YOUR TASK —
Your task is to reproduce, exactly and only, the lines running from the line containing "Лазури для потолка" to the end of the data below, both included.

INFORMATION PROVIDED —

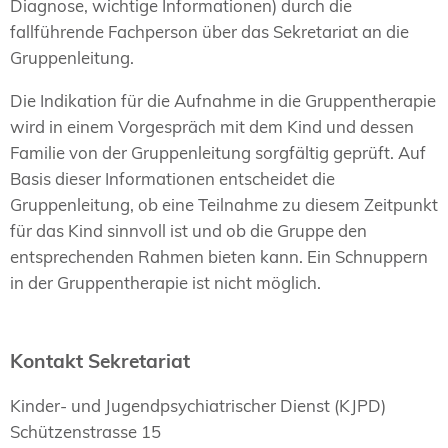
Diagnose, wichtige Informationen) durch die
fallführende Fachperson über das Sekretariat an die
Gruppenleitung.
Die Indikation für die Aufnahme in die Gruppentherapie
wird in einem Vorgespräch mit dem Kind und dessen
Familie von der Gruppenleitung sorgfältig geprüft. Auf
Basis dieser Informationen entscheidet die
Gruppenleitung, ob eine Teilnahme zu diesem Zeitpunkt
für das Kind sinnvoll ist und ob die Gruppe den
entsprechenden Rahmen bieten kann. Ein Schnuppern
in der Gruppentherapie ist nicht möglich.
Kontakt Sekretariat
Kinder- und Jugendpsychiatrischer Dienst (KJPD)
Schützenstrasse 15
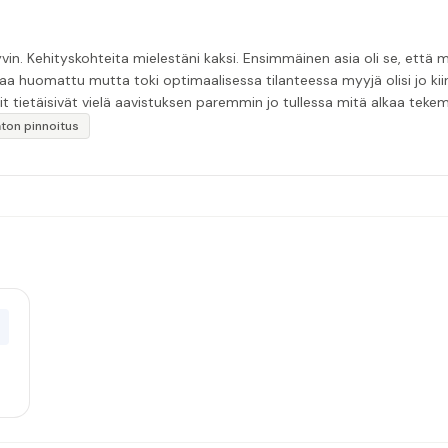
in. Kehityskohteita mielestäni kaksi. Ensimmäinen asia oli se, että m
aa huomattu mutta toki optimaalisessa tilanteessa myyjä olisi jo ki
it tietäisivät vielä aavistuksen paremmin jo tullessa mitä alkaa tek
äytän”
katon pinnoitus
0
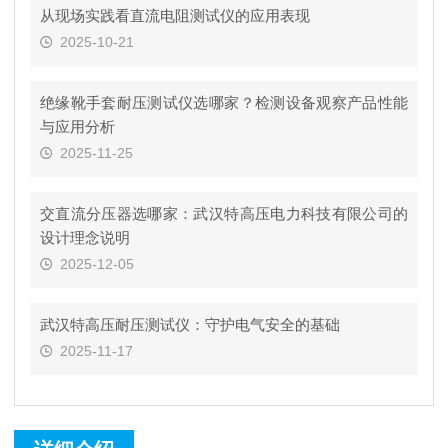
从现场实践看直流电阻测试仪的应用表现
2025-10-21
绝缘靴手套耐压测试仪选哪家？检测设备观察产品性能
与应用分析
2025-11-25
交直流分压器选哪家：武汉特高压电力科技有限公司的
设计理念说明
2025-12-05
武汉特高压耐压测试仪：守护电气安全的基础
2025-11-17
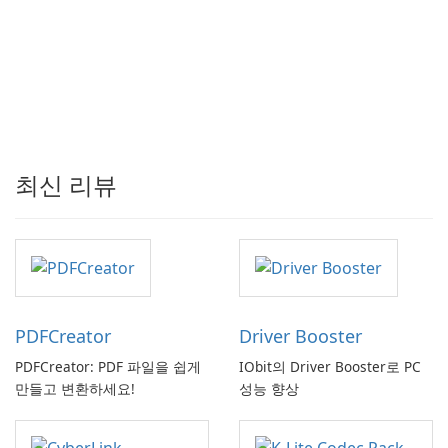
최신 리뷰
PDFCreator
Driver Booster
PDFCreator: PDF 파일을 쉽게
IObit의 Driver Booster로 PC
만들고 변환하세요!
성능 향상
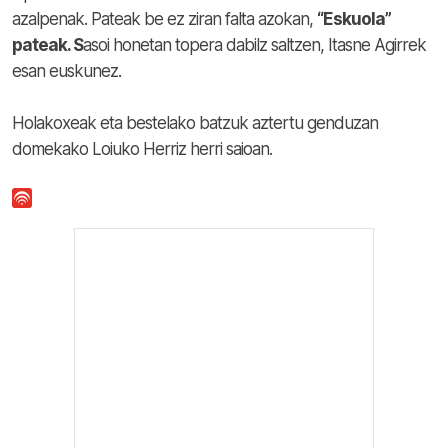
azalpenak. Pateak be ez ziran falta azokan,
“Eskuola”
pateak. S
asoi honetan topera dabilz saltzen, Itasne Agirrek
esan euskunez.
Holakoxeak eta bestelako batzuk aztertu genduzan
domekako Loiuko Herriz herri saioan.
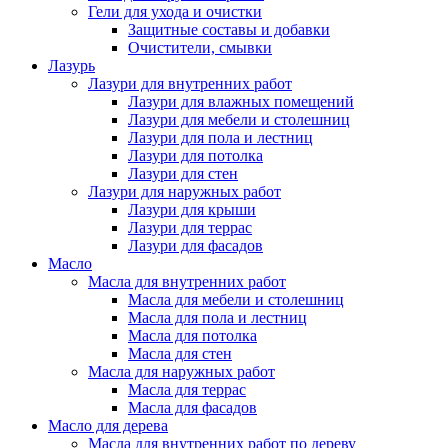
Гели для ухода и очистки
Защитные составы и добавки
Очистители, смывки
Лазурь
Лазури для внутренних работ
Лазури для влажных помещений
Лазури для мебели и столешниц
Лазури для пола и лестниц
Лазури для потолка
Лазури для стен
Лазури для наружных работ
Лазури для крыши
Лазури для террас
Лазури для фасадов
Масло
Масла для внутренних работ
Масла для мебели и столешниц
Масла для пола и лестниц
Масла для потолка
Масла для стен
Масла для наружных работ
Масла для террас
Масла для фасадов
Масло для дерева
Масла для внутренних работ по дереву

REPLY TO THE EXERCISE —
Лазури для потолка
Лазури для стен
Лазури для наружных работ
Лазури для крыши
Лазури для террас
Лазури для фасадов
Масло
Масла для внутренних работ
Масла для мебели и столешниц
Масла для пола и лестниц
Масла для потолка
Масла для стен
Масла для наружных работ
Масла для террас
Масла для фасадов
Масло для дерева
Масла для внутренних работ по дереву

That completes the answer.